• 5G stands for "Fifth Generation" – the next step in the development of wireless technology.
• 5G signals use millimeter and sub-millimeter waves that are easily interrupted and don’t travel as far as the microwaves used for 3G or 4G, so 5G “small cell” antennas will have to be installed in close proximity to homes and apartments.
• 5G antennas will emit a constant stream of radio-frequency (RF) microwave radiation (“wireless radiation”) 24/7, 365 days a year.
• The U.S. government’s human exposure guidelines for wireless radiation haven’t been updated since 1996. At that time, they were designed to protect humans only from short-term heating (thermal) effects.
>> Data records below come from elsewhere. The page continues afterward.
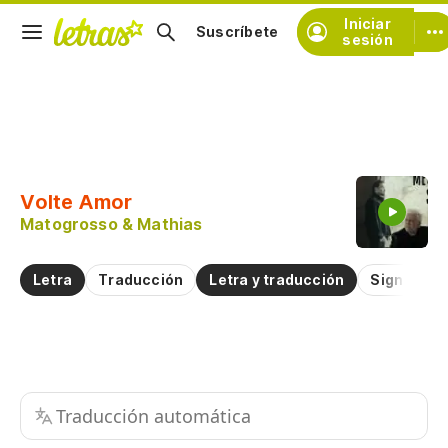
Iniciar
Suscríbete
sesión
Copiar fragmento
Copiar toda la letra
Volte Amor
Practicar la pronunciación de
Matogrosso & Mathias
Comentar sobre este fragmento
Letra
Traducción
Letra y traducción
Significad
Traducción automática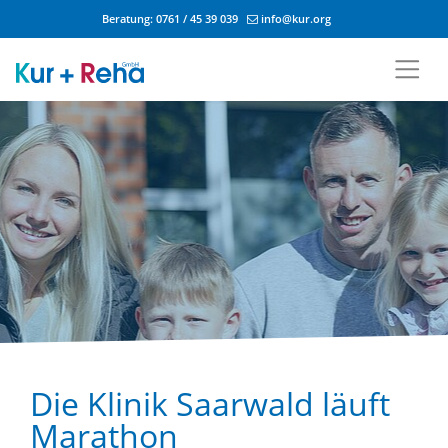
Beratung:
0761 / 45 39 039
info@kur.org
Zum Inhalt springen
Die Klinik Saarwald läuft
Marathon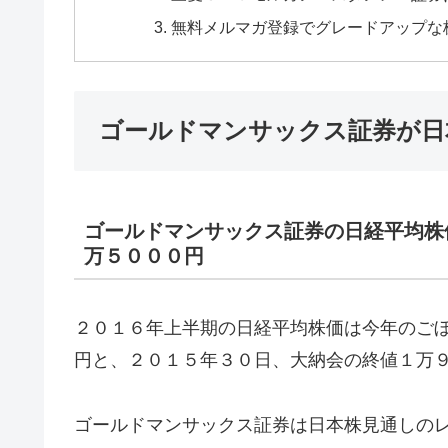
無料メルマガ登録でグレードアップな
ゴールドマンサックス証券が日
ゴールドマンサックス証券の日経平均株
万５０００円
２０１６年上半期の日経平均株価は今年のご
円と、２０１５年３０日、大納会の終値１万
ゴールドマンサックス証券は日本株見通しの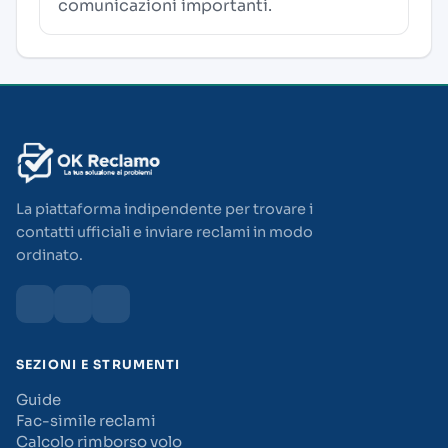
comunicazioni importanti.
La piattaforma indipendente per trovare i
contatti ufficiali e inviare reclami in modo
ordinato.
SEZIONI E STRUMENTI
Guide
Fac-simile reclami
Calcolo rimborso volo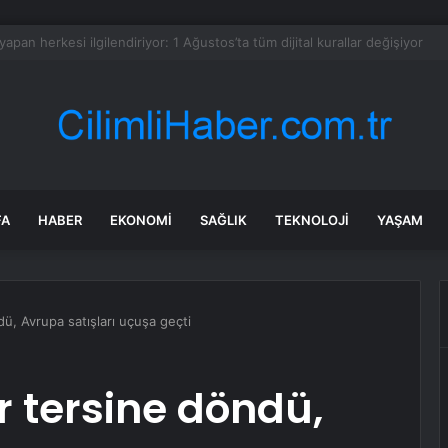
ra Operasyonu: 2 Gözaltı
FA
HABER
EKONOMI
SAĞLIK
TEKNOLOJI
YAŞAM
dü, Avrupa satışları uçuşa geçti
r tersine döndü,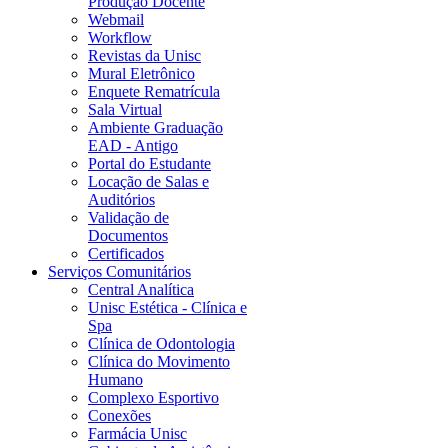
Produção Docente
Webmail
Workflow
Revistas da Unisc
Mural Eletrônico
Enquete Rematrícula
Sala Virtual
Ambiente Graduação
EAD - Antigo
Portal do Estudante
Locação de Salas e
Auditórios
Validação de
Documentos
Certificados
Serviços Comunitários
Central Analítica
Unisc Estética - Clínica e
Spa
Clínica de Odontologia
Clínica do Movimento
Humano
Complexo Esportivo
Conexões
Farmácia Unisc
• There are no studies showing that long-term exposure to 5G wireless signals is safe for people, although there are some studies showing significant harmful effects on wildlife and the environment.
• The 1996 Telecommunications Act prohibits local authorities from regulating or prohibiting 5G installations on the basis of health concerns.
• The primary purpose of 5G is not for better phone service. It's to allow telecom companies to compete directly with cable companies to stream video into your home, and increase the capacity of “smart devices” and machine-to-machine communications - the “Internet of Things” (IOT). There is no truth to the claim that 5G is necessary for public safety.
• Current cellular and WiFi networks rely on microwaves that employ frequencies up to 6 gigahertz (GHz). 5G technology utilizes millimeter and sub-millimeter waves in higher frequency ranges (between 30 GHz and 300 GHz). This technology has not been widely deployed until now, and has not been tested for safety.
• “Small Cell” does not mean small, unobtrusive equipment. It means that every cell provider will hang its own antennae enclosure (up to 6 cubic feet each) on the pole, with other associated equipment (up to 28 cubic feet - the size of a large refrigerator) located nearby.